Hon Odonga must know that his case was not the only case that that Gen Lokech handled with a firm hand.
I have been told of how the RDC of Lamwo, was hunted by these alleged Lokech’s people like a chicken thief, for almost two months. His escorts arrested and would only settle when he reported to the authorities and solved the problem at hand. I was even told he Lokech had tough exchanges with the Hon Hillary not to shield the RDC from arrest.
This astute actions, were good in my opinion, in providing coup de grace to the political leaders who were raiding life like they were demi gods.
That aside, his actions all around the country was evident, with a process by process approach to criminals elsewhere in the country side, while concomitantly engaging the public with regular and meticulous press conferences. In Kampala, for example, the confidence levels of the public, towards the police had improved.

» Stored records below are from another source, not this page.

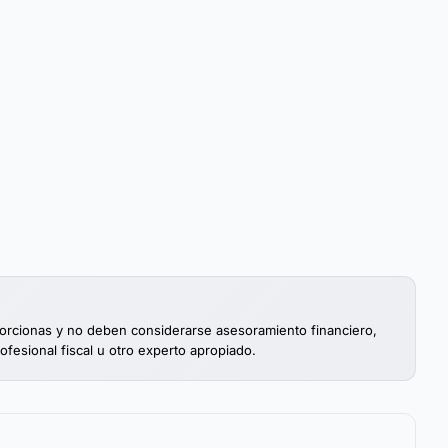
porcionas y no deben considerarse asesoramiento financiero,
rofesional fiscal u otro experto apropiado.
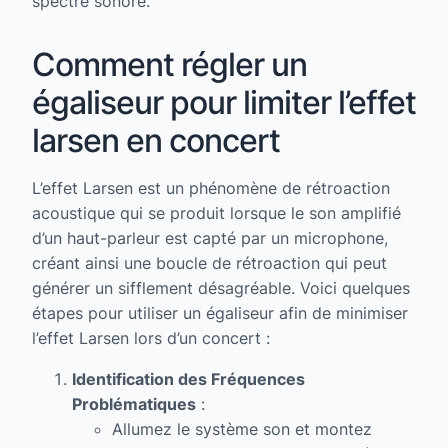
spectre sonore.
Comment régler un
égaliseur pour limiter l’effet
larsen en concert
L’effet Larsen est un phénomène de rétroaction
acoustique qui se produit lorsque le son amplifié
d’un haut-parleur est capté par un microphone,
créant ainsi une boucle de rétroaction qui peut
générer un sifflement désagréable. Voici quelques
étapes pour utiliser un égaliseur afin de minimiser
l’effet Larsen lors d’un concert :
Identification des Fréquences
Problématiques
:
Allumez le système son et montez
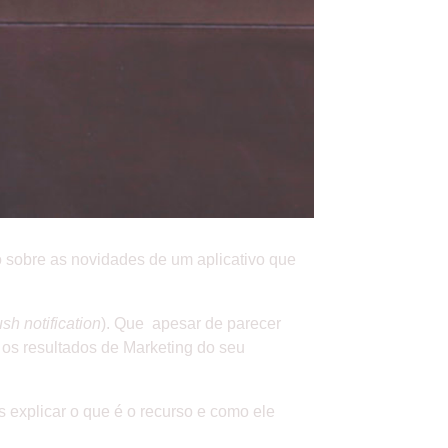
o sobre as novidades de um aplicativo que
sh notification
). Que apesar de parecer
r os resultados de Marketing do seu
explicar o que é o recurso e como ele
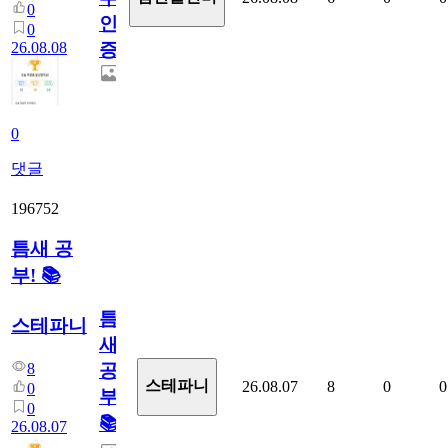
0
인
0
26.08.08
증
0
댓글
196752
틈새 공
부! 📚
틈
스테파니
새
8
공
스테파니
26.08.07
8
0
0
0
부!
0
📚
26.08.07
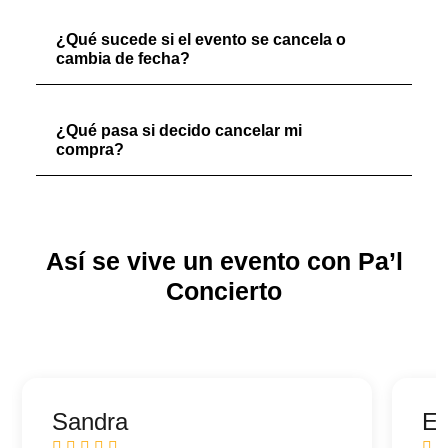
¿Qué sucede si el evento se cancela o
cambia de fecha?
¿Qué pasa si decido cancelar mi
compra?
Así se vive un evento con Pa’l
Concierto
Sandra
Ed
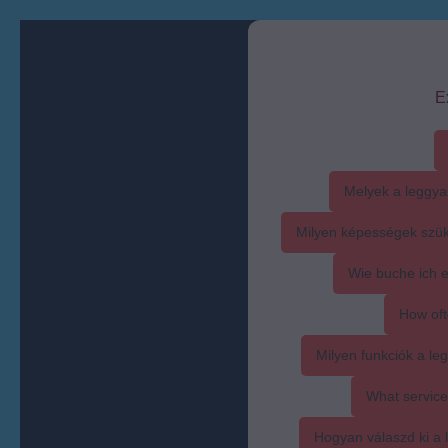
E
Melyek a leggya
Milyen képességek szük
Wie buche ich 
How oft
Milyen funkciók a l
What service
Hogyan válaszd ki a l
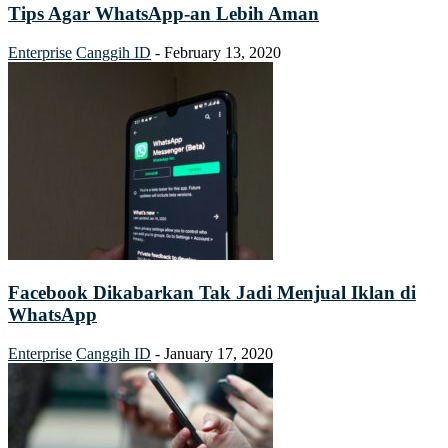
Tips Agar WhatsApp-an Lebih Aman
Enterprise
Canggih ID
-
February 13, 2020
Facebook Dikabarkan Tak Jadi Menjual Iklan di
WhatsApp
Enterprise
Canggih ID
-
January 17, 2020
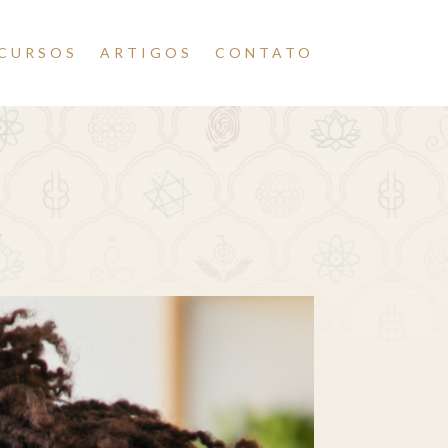
CURSOS
ARTIGOS
CONTATO
a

Hon Odonga, should not make his case sound unique and play victim. He is himself, was a person who had used his office of MP to plunge impunity on those below him. There are even recorded messages of some of his own aids, complaining about his own mistreatment. Therefore, even if the General erred in his short but result oriented reign, in the process of handling his tasks, everyone has their own skeletons in the closet.
Lastly, If Odonga, really believes that the law enforcement officers handled him out of the confines of the law, under the instruction of Gen Lokech, why didn’t he take them to court. He is himself a lawyer, as I hear.
For now let him give us time to mourn the good General, as I implore the elders to carefully look at his outbursts. In my opinion it borders sacrilege and may need traditional interpretation and intervention, according to the Acholi culture.